Nossas credenciais têm, portanto, um duplo registro: o das ideias e o dos interesses. E o que ainda nos falta é um projeto de nação que se afirme de baixo para cima, rompendo com décadas de modernização pelas vias do pragmatismo, de Vargas a Lula, passando por JK e pelo regime militar, sempre em busca de ajustamento ao mundo. A linguagem da modernização foi e segue sendo a da economia, tudo o mais devendo ceder lugar a ela e aos imperativos de luta contra o tempo na superação do atraso de suas forças produtivas. O desenvolvimento político e social seria sucedâneo do sucesso no front econômico, com que se justificava uma política de tutela das associações dos trabalhadores e o autoritarismo político que confiava às elites na chefia do Estado a missão de nos conduzir, com o pé no acelerador, a novos patamares de acumulação.

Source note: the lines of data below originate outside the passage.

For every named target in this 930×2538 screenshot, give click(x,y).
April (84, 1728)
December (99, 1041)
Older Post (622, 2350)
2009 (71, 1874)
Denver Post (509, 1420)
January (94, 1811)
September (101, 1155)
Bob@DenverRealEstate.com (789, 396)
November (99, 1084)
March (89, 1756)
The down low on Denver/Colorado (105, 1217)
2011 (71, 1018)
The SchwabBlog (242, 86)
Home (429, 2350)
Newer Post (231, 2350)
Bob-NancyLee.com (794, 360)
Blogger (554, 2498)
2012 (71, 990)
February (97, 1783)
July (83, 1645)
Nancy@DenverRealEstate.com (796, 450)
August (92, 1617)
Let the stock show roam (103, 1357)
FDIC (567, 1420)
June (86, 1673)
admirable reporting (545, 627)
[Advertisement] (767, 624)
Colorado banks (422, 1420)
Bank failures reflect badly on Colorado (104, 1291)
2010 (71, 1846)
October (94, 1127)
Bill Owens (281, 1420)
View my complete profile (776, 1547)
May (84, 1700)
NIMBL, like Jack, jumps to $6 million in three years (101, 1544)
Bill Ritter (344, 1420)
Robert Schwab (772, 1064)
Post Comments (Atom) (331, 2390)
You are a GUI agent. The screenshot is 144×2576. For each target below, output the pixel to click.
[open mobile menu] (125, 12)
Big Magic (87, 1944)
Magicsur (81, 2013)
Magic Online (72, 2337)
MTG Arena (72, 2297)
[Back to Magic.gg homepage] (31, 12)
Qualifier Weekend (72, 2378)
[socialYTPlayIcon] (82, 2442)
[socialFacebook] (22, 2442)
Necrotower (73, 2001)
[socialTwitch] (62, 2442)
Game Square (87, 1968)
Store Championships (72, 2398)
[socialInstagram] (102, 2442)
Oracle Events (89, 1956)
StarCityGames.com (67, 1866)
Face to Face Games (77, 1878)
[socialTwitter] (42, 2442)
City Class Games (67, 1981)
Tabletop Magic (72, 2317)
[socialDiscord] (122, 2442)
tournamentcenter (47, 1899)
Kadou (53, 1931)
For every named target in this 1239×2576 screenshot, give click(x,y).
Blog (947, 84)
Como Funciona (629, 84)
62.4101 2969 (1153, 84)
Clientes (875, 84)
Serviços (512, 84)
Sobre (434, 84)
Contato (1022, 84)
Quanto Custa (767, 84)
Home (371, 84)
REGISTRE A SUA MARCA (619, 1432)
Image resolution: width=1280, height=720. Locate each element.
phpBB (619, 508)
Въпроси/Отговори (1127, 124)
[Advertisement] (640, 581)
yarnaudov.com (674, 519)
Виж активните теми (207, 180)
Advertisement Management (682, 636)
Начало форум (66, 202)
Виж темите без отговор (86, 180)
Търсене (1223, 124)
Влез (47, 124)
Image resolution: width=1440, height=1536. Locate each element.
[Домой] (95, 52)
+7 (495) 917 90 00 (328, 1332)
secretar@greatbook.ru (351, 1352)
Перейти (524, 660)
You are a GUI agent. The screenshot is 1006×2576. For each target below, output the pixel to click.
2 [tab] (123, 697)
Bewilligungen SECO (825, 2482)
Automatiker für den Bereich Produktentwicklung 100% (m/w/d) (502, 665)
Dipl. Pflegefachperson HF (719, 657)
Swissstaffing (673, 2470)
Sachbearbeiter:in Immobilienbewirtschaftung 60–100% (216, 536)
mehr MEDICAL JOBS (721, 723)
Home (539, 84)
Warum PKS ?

A nova época que se abre diante de nós, se imediatamente promete ser de escassez e de destruição criadora de ativos, como dizem os economistas, também pode ser a da oportunidade para a política e para a reconstituição do tecido social, esgarçado depois de décadas de exposição nua aos automatismos do mercado. O tempo é de riscos e de novos rumos. Como disse um grande autor, na História de um povo há momentos em que o passado deixa de iluminar o futuro, como agora, em que a tradição do nosso processo de modernização não nos serve para o enfrentamento da crise atual, que está a exigir um novo repertório, uma vez que o antigo, que nos levaria a uma tentativa de fuga solitária, nos pode excluir ou subalternizar a nossa presença nos fóruns de cooperação internacional de onde deve sair uma nova engenharia para a operação da economia-mundo.
Tal repertório é o do moderno, estimulada a autonomia dos seres sociais e o adensamento da sua participação na esfera pública, especialmente os de origem subalterna, com uma radical desprivatização do Estado, lugar do interesse público e da universalização de direitos, e da afirmação, inclusive no cenário internacional, da democracia como um valor universal. Ainda imersos em trevas, como na metáfora de Tocqueville, o autor há pouco citado, aqui e ali se distinguem riscas de luz, tênues, é verdade, como na liberação de poderes públicos capturados, por meio de uma intermediação política não republicana, por interesses privados, e no encontro, em São Paulo, da presidente Dilma com líderes e importantes personalidades da oposição.
Aí podem estar sinais de que a estratégia da presidente estaria considerando a possibilidade de fazer frente à crise com a política do moderno.
Luiz Werneck Vianna é professor-pesquisador PUC-Rio.